Remembering the Ladies

There is nothing a man more enjoys hearing than the assertion that women are better than men at everything.

This obvious fact having been made not nearly enough, we heard it again at the conclusion of this year’s series of presidential debates, two of which (for the first time) were moderated by women.

Following Jim Lehrer’s passive, lackluster refereeing of the first meeting between Barack Obama and Mitt Romney, Martha Raddatz received high marks for her efforts in the running mate rumble between Joe Biden and Paul Ryan the following week.  She and Candy Crowley, maestro of the second Obama-Romney face-off, seemed to make it clear:  Women moderate debates better than man.

In these waning days of the 2012 presidential campaign, we might reflect that a marked characteristic of this year’s electoral festivities has been the unprecedented ubiquity of so-called “women’s issues” in the national conversation.  Women have voted since 1920—and in greater proportions than men in every presidential election since 1980—but somehow this was the year that many politicians came to appreciate the benefits of broaching subjects, previously ignored, that directly affect this particular half of the population.

Women, for their part, appreciate nothing so much as having their most intimate concerns discussed by a panel of men.  We witnessed such a spectacle in February, when the House Oversight and Government Reform Committee conducted a hearing about whether contraception should be covered by health insurance, for which not a single woman was called to testify.

A pertinent question we might ask, then:  How much does it actually matter whether the people involved in these discussions are, in fact, women?  Is the existence of female leaders axiomatically good for women?

My short answer I will phrase in the form of a question:  Would women, as a group, be better off under a President Sarah Palin than under President Obama?

As you ponder that little riddle, allow me to issue a couple of useful reminders.

First, women are individuals who do not agree with each other about most issues, including abortion and contraception.  Very few matters divide perfectly, or even mostly, along gender lines.  We would do well not to act as if they do.

On the abortion question, there is a profoundly annoying school of thought roughly founded on the old Florynce Kennedy line, “If men could get pregnant, abortion would be a sacrament”—as if the entire anti-abortion argument were reducible to male chauvinism.

On the other hand, the Kennedy quip does offer insight into the role of empathy in this war of the sexes in which we are apparently engaged.

The entirety of this perceived gender divide, after all, is the assumption that men neglect women’s concerns because they are not men’s concerns.  Were men to have less of a policy stranglehold in the halls of power, the argument goes, this would not happen so often.

On this point, I offer a second useful reminder:  Men are individuals who do not agree with each other about most issues, including abortion and contraception.

As we theorize whether male pregnancy would turn abortion into a sacrament, we might recall that female pregnancy did not prevent an all-male Supreme Court from establishing abortion as a constitutional right, in Roe v.

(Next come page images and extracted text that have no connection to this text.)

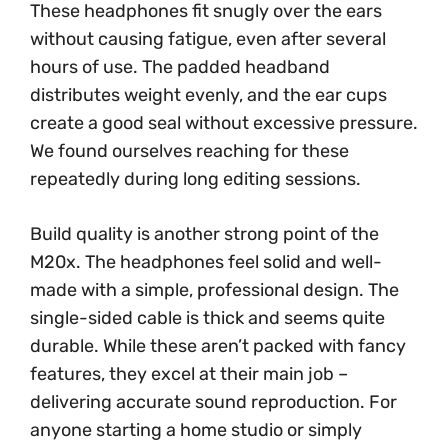
These headphones fit snugly over the ears
without causing fatigue, even after several
hours of use. The padded headband
distributes weight evenly, and the ear cups
create a good seal without excessive pressure.
We found ourselves reaching for these
repeatedly during long editing sessions.
Build quality is another strong point of the
M20x. The headphones feel solid and well-
made with a simple, professional design. The
single-sided cable is thick and seems quite
durable. While these aren’t packed with fancy
features, they excel at their main job –
delivering accurate sound reproduction. For
anyone starting a home studio or simply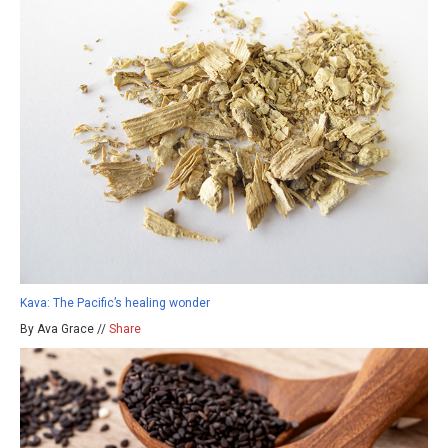
Kava: The Pacific’s healing wonder
By Ava Grace //
Share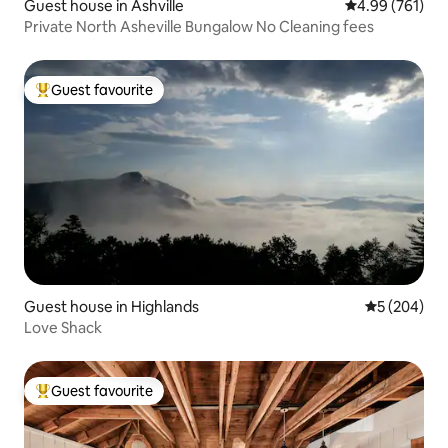
Guest house in Ashville
4.99 out of 5 a
4.99 (761)
Private North Asheville Bungalow No Cleaning fees
Guest favourite
Top guest favourite
Guest house in Highlands
5 out of 5 a
5 (204)
Love Shack
Guest favourite
Top guest favourite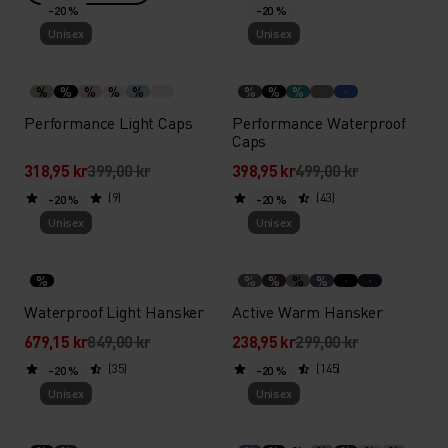
-20 %
-20 %
Unisex
Unisex
%
%
%
%
%
%
%
%
Performance Light Caps
Performance Waterproof
Caps
318,95 kr
399,00 kr
398,95 kr
499,00 kr
(9)
(43)
-20 %
-20 %
Unisex
Unisex
%
%
%
%
%
Waterproof Light Hansker
Active Warm Hansker
679,15 kr
849,00 kr
238,95 kr
299,00 kr
(35)
(145)
-20 %
-20 %
Unisex
Unisex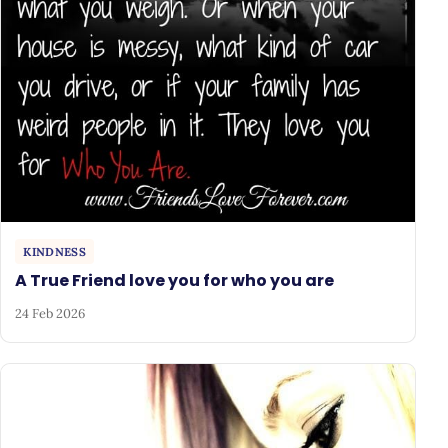
KINDNESS
A True Friend love you for who you are
24 Feb 2026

Wade.  This, and the existence of “pro-life” women, would seem to make the whole “men are the problem” argument the slightest bit untenable.

The real problem is not a deficit of women, but rather a deficit of empathy—an epidemic of not listening to each other, which has poisoned all levels of government for the better part of the last two centuries.

By way of analogy, consider the gay rights movement.

In the last decade, we have seen, among other things, the repeal by Congress of “Don’t Ask, Don’t Tell” and the legalization of same-sex marriage in six states and the District of Columbia through a combination of legislative and judicial acts.

In none of these instances did the ruling party include a statistically significant number of homosexuals.  Indeed, the tally of openly gay U.S. congresspeople can be counted on the fingers on one hand.

The fact is that being gay is not required to understand gay issues, and being a woman is not required to understand women’s issues.  The key is for those with a vested interest in the great causes of the day to be effective lobbyists and agitators for them, winning the attention and understanding of those with the power to actually effect change.

Heed the words from a famous old story:  “You never really understand a person until you consider things from his point of view….until you climb into his skin and walk around in it.”